Mrs. Soares arranged to travel with us one Friday afternoon after school and confront the bullies head-on with her daughter.
The headmistress asked the three big hefty, feisty girls to accompany Mrs. Soares and bring up the rear.
As we walked ahead, the bullies came straight towards Lola, chanting their obscenities, pulling at Lola’s arms and breasts like they had in the past.
Lola’s mother, Mrs. Soares was clothed like African royalty, at its best. Mrs.
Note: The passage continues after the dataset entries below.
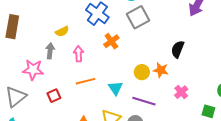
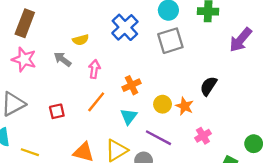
orange cross: (111, 41) -> (132, 85), moved
gray arrow: (50, 51) -> (63, 59), turned -70
pink star: (33, 70) -> (24, 59), moved
orange line: (86, 81) -> (96, 102), turned -48

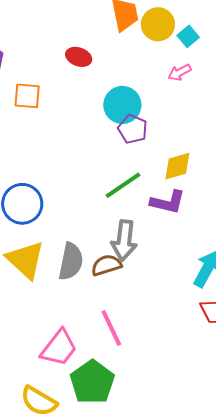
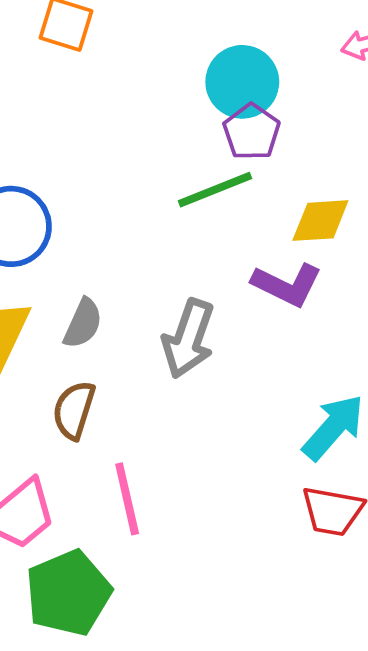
green line: (123, 185) -> (215, 190), moved
gray semicircle: (71, 261) -> (83, 323), moved, size x0.7
brown semicircle: (106, 265) -> (74, 410), moved, turned -68

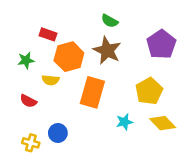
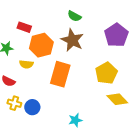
cyan star: (124, 122) -> (75, 120), moved
yellow cross: (31, 143) -> (14, 103), moved

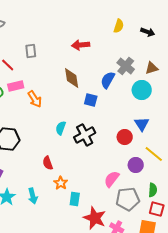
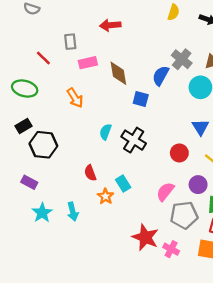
red arrow: (81, 45) -> (110, 25), moved
pink rectangle: (16, 86) -> (88, 63), moved
black cross: (85, 135) -> (134, 140), turned -30
red circle: (125, 137) -> (179, 153), moved
purple circle: (136, 165) -> (198, 185), moved
cyan rectangle: (75, 199) -> (123, 183), moved, turned -40

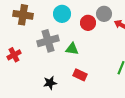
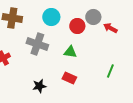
gray cross: (48, 41) -> (37, 44), turned 35
green triangle: (72, 49) -> (70, 52), moved

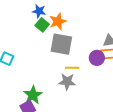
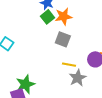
gray square: (61, 44) -> (63, 39), size x0.7
gray star: (67, 82) -> (78, 78), moved, turned 30

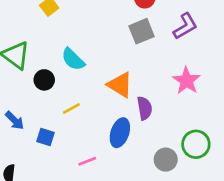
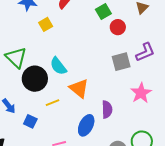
gray square: (141, 31) -> (121, 62), moved
black circle: (44, 80) -> (35, 79), size x1.6
orange triangle: (120, 85) -> (79, 88), moved

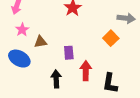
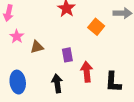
orange square: (111, 38) -> (96, 27), moved
blue ellipse: (19, 59) -> (18, 82), moved, turned 60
Soares was also a devout Catholic. She had prayed fervently and God gave her great courage that day. She looked awesome, and the bullies fell at her feet, wimping and petrified.
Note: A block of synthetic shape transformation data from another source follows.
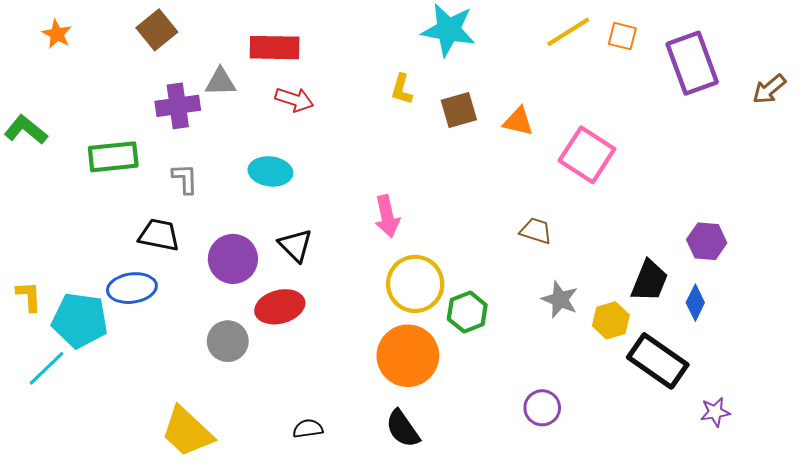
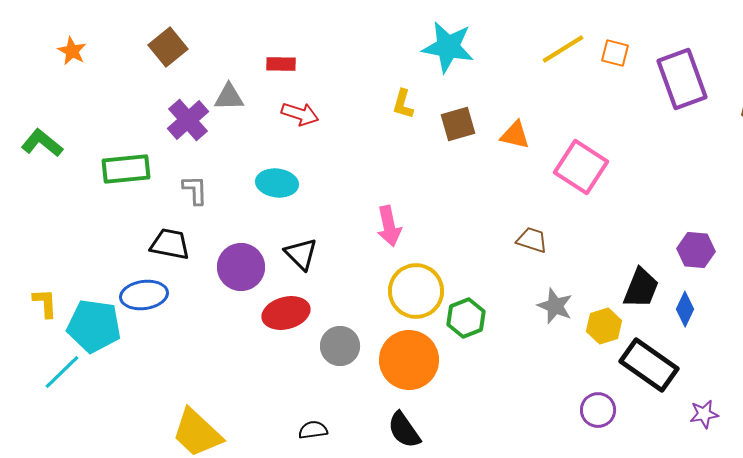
red rectangle: (275, 48) -> (281, 64), size x0.6
purple cross: (178, 106) -> (188, 120), turned -33
gray circle: (228, 341) -> (340, 346), moved
purple circle: (542, 408) -> (598, 410), moved

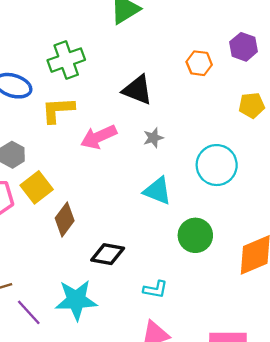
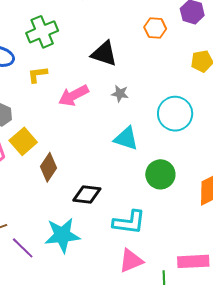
yellow L-shape: (58, 110) -> (37, 75), size x0.7
gray star: (153, 138) -> (120, 94), turned 30
cyan L-shape: (155, 289) -> (129, 222), size x1.6

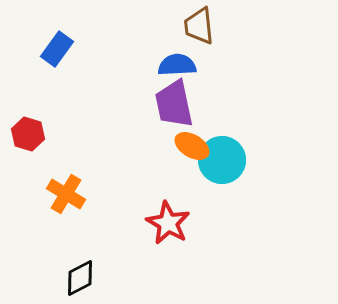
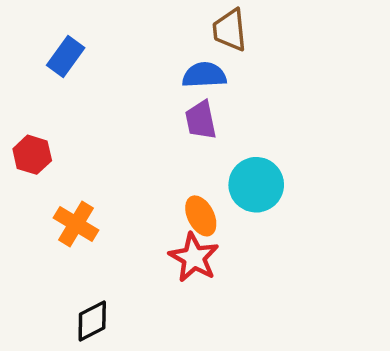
purple trapezoid: (174, 104) -> (201, 120), size x0.7
orange ellipse: (192, 146) -> (201, 216), moved, turned 32

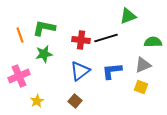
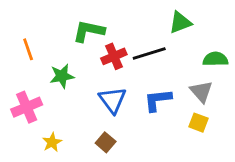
green L-shape: (44, 28) -> (89, 31), moved
red cross: (81, 40) -> (114, 56), turned -30
gray triangle: (143, 65) -> (201, 92), turned -48
blue triangle: (80, 71) -> (113, 100), turned -30

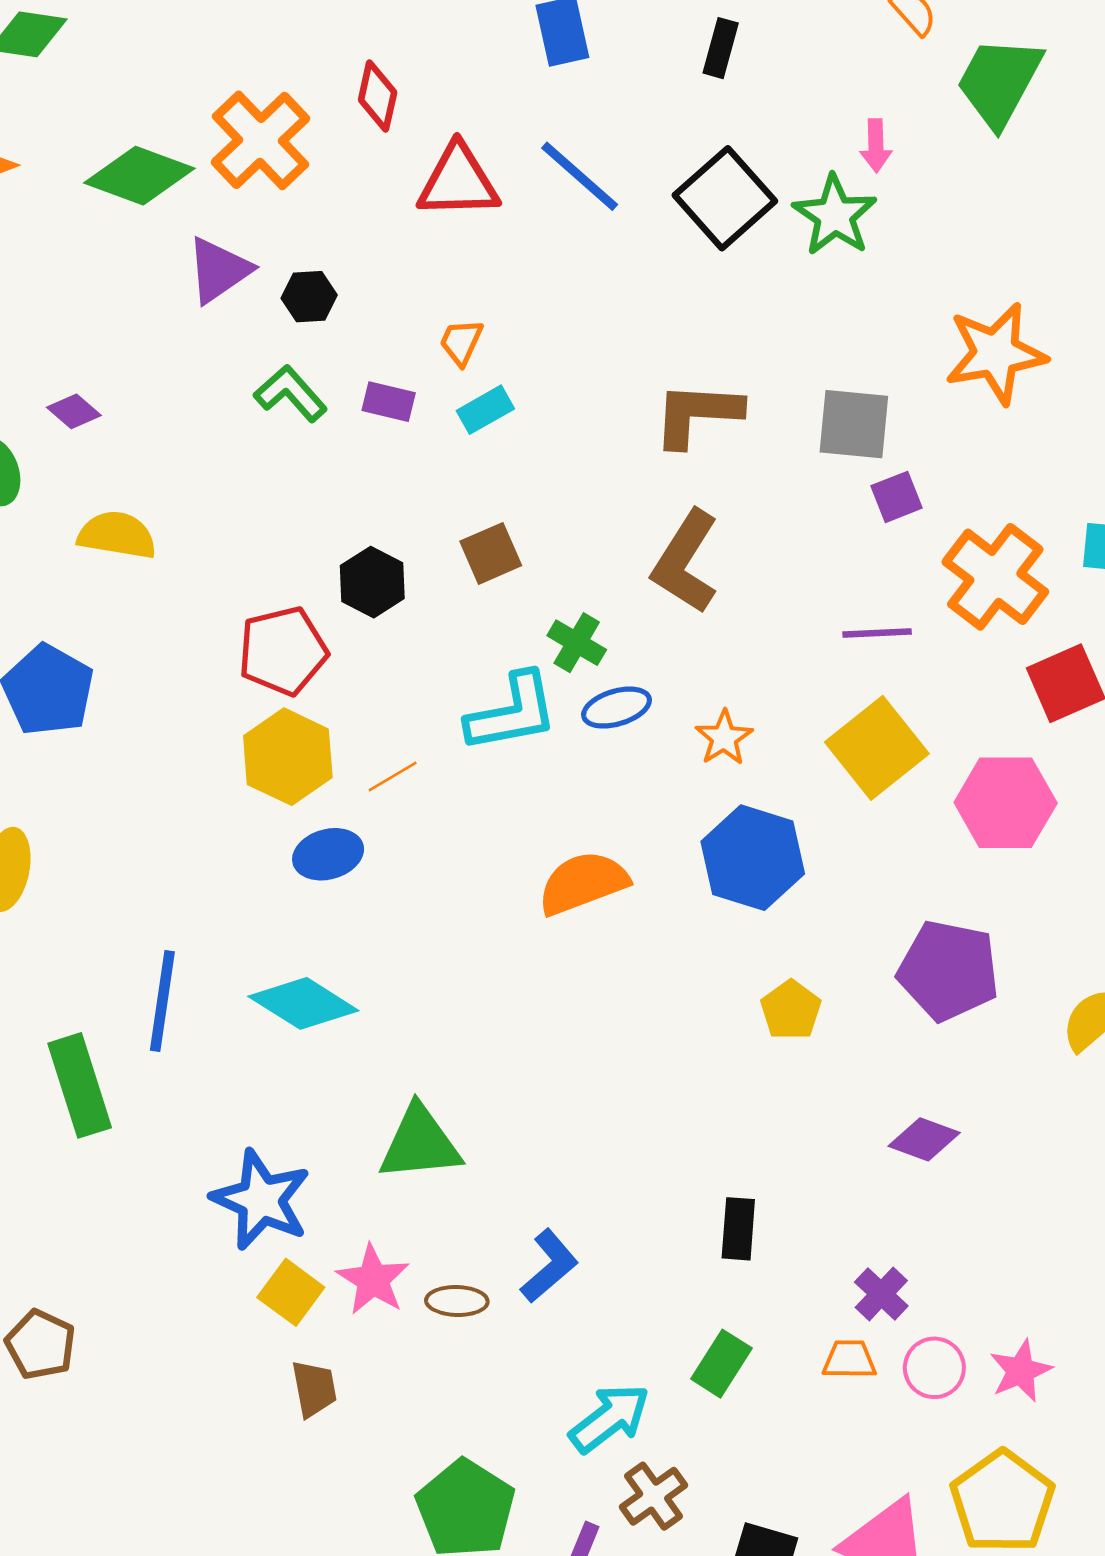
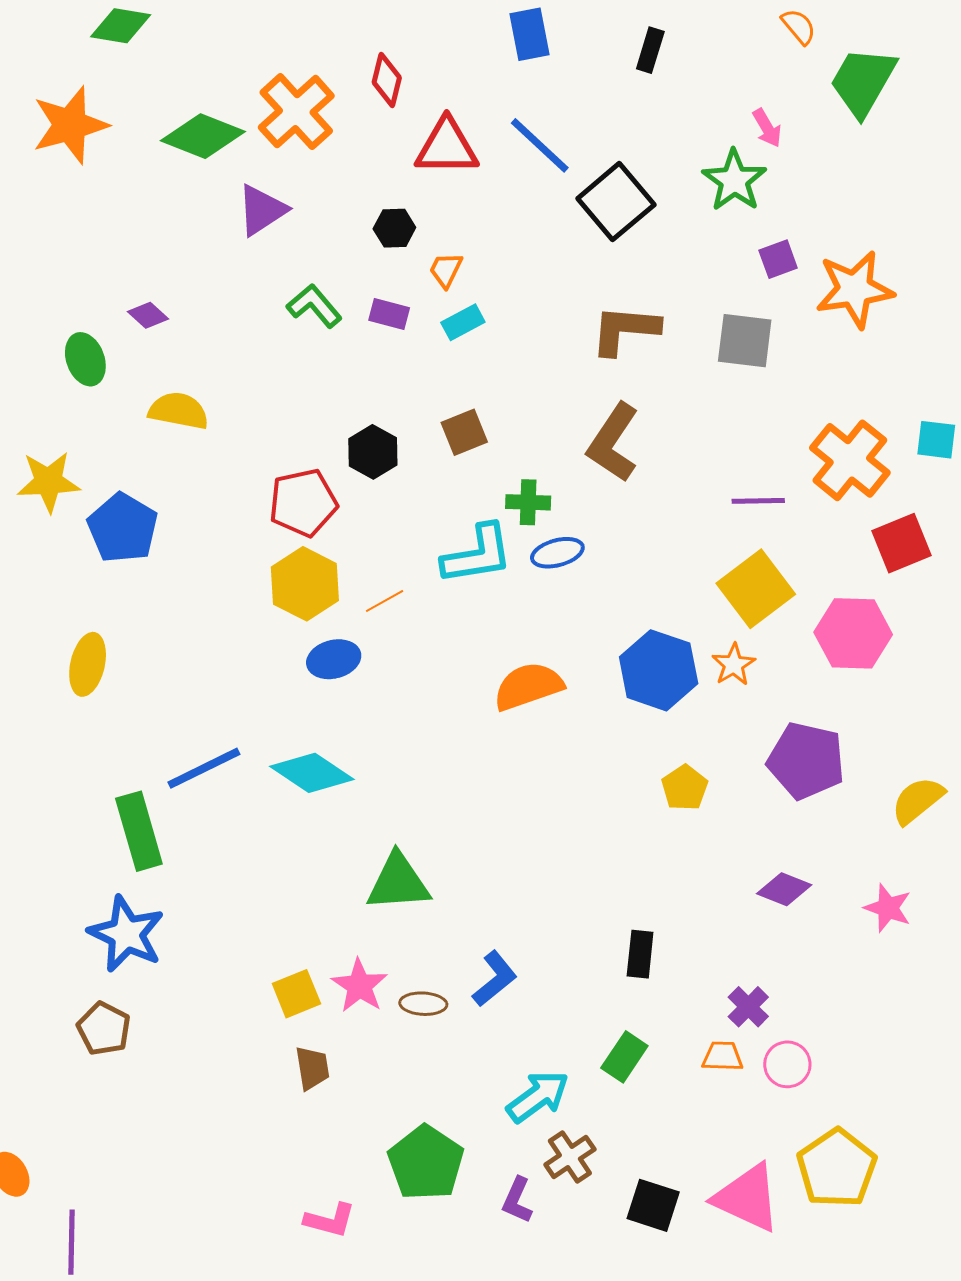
pink arrow: (876, 146) -> (767, 128), turned -30
black square: (725, 198) -> (616, 202), moved
black hexagon: (309, 297) -> (394, 228), moved
purple square: (897, 497) -> (778, 259), moved
green cross: (577, 643) -> (528, 502), turned -30
orange star: (724, 738) -> (734, 665), moved
blue line: (162, 1001) -> (204, 768), turned 54
blue star: (261, 1200) -> (126, 934), moved
yellow square: (291, 1292) -> (296, 994), turned 30
pink star: (1021, 1371) -> (888, 908), moved, turned -30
“I will let you go this time but know that in future, I will come at you with a truckload of soldiers. They will pounce on you when you least expect it!" She thundered at the ringleaders holding them by the scruff of the neck. The hefty girls had the head of some of the boys under their armpits, and some of them were held in an arm lock. Lola smiled and came alive again after so many weeks of being crestfallen. She whispered “They never knew I had my mum with me,” she said and glowed with beauty and life again as she watched her magnificent mum grab the bullies by the scruff of the neck.
The bullying ended suddenly as it had begun. A year later, we all moved on, from primary school to secondary school.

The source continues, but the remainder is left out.